France

Réforme des retraites : Censure ou pas censure, comment relancer la machine après ça ?

Certes, dans cette législature, il ne faut jamais dire « jamais ». Mais ne survendons pas la chose : sauf énorme et donc improbable surprise, les motions de censures déposées par les oppositions suite au déclenchement de l’article 49.3 jeudi dernier sur la réforme des retraites ne renverseront pas le gouvernement ce lundi. Pas même la fameuse motion « transpartisane », avec à sa tête le respecté député de la Marne Charles de Courson, centriste du bigarré groupe Liot. Selon toute vraisemblance, il n’y aura assez de LR à se rallier pour que la censure soit votée.

Pour autant, la campagne des retraites, censée être le point cardinal du second quinquennat Macron, a été ratée de bout en bout. Et le recours à l’article 49.3 de la Constitution – qui permet l’adoption d’un texte sans vote – en est le bruyant symbole. Jeudi, alors que la nouvelle venait d’être officialisée, les membres du gouvernement sont arrivés dans l’Hémicycle sous les huées, tête basse. Certains semblaient K.-O. debout. Même sans censure, le gouvernement apparaît donc dramatiquement affaibli. Au point que la question de sa pérennité se pose.

« Il faut remettre de la politique à tous les étages ! »

L’option la plus évidente semble être le changement de gouvernement. Un conseiller ministériel, qui était favorable au vote sur la réforme des retraites coûte que coûte, s’interroge sur la « perte de crédibilité » du gouvernement suite à ce 49.3. Pourtant, après une séance difficile jeudi, où elle a été mollement soutenue, il n’y a pas grand monde pour réclamer la tête d’Élisabeth Borne, que ce soit chez Renaissance, au MoDem ou chez Horizon. Son passage devant les députés et députées de la majorité, après la séance, a semble-t-il fait du bien. « J’ai une profonde admiration pour la Première ministre. Elle a été d’une dignité, d’une force pendant sa prise de parole… », remarque le même conseiller, convaincu qu’elle reste la femme de la situation.

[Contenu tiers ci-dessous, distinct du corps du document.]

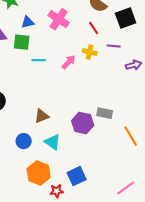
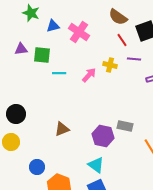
blue triangle: (28, 22) -> (53, 26), moved
red line: (94, 28) -> (122, 40), moved
blue circle: (24, 141) -> (37, 167), moved
cyan triangle: (53, 142) -> (96, 165), moved

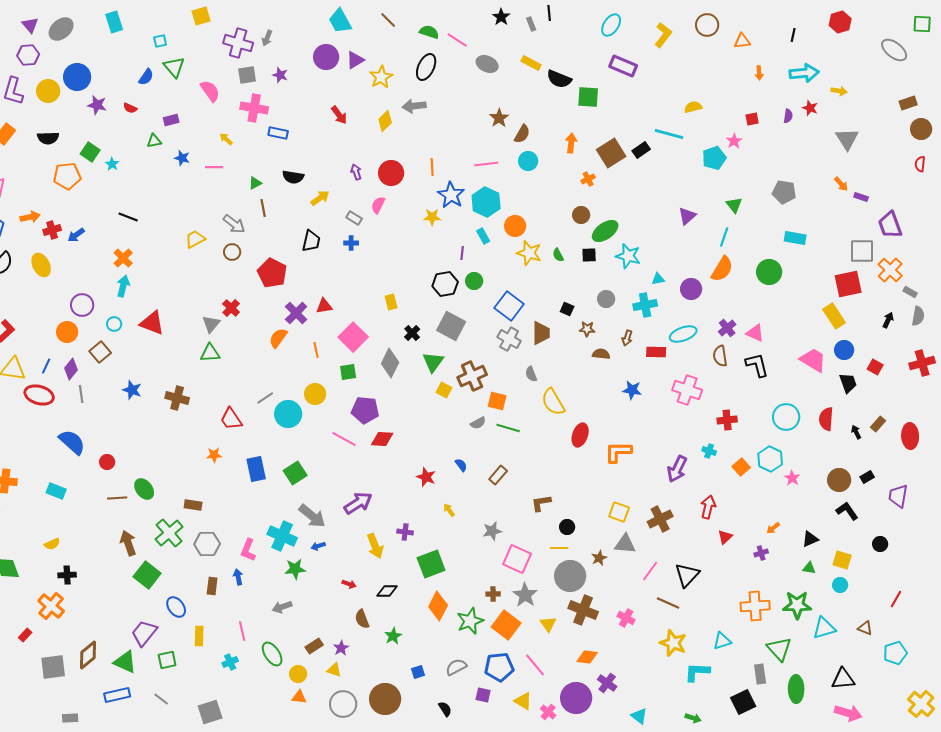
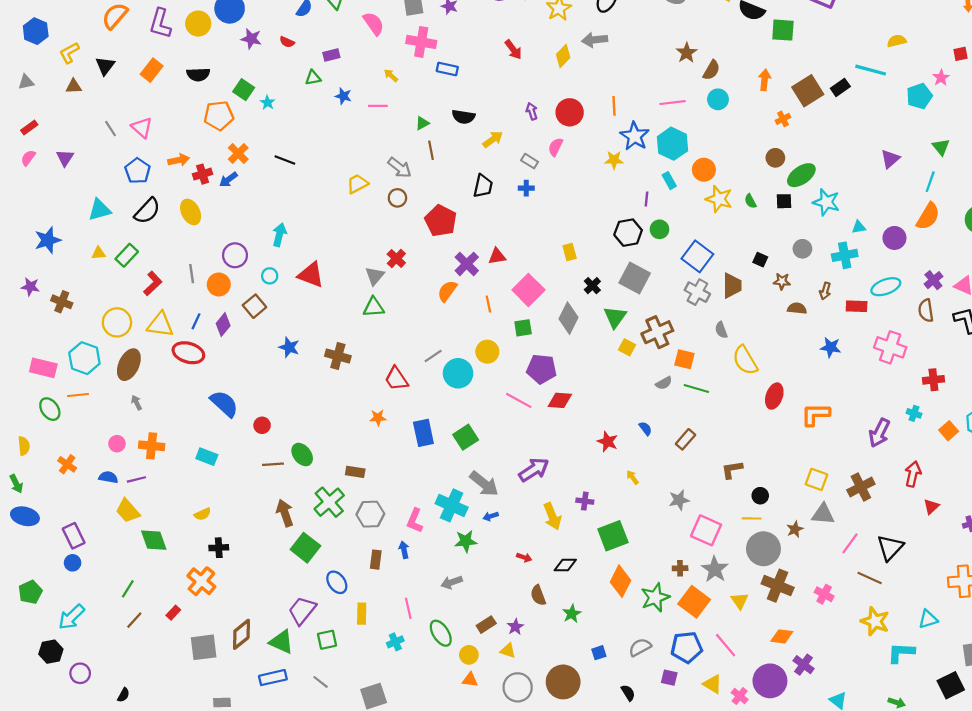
orange cross: (123, 258) -> (238, 153), moved
gray line: (81, 394) -> (192, 274), moved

On trouve quand même, parmi des têtes d’affiche du gouvernement, l’envie d’un changement de casting profond, pour faire face « au contexte politique le plus dur et le plus violent depuis des années ». « Face à ça, on ne peut pas rester avec des ministres de la société civile, qui n’ont jamais vu un parlementaire. Il faut remettre de la politique à tous les étages ! On ne peut pas rester ainsi, avec un gouvernement de 42 ministres mais où 5 seulement sont connus », s’emporte un conseiller. Mais en cas de remaniement, la même question se pose à chaque fois sous Emmanuel Macron : qui ? La macronie manque de banc, structurellement. Et ce n’est peut-être pas au creux de la vague, avec la perspective d’aller devoir affronter une Assemblée tumultueuse, qu’on trouve les profils de ministrables les plus intéressants.

« Simple, basique »

Certains évoquent alors l’hypothèse d’une démission d’Élisabeth Borne, laquelle serait immédiatement renommée par Emmanuel Macron. Un coup politique classique quand on veut tourner une page a minima, mais qui a le défaut d’être peu spectaculaire, pour ne pas dire invisible. D’où la nécessité d’une prise de parole présidentielle. Dans la déception d’une grande partie de la majorité d’aller au 49.3, il y a aussi une déception vis-à-vis du président lui-même. « Je trouve quand même un peu hallucinant le tour du monde qu’il a fait depuis trois mois… Pour que tout ça se termine par cinq réunions de crise en 24 heures à l’Elysée, peste un conseiller ministériel. On avait besoin de lui dans cette séquence. Et on a ramé. »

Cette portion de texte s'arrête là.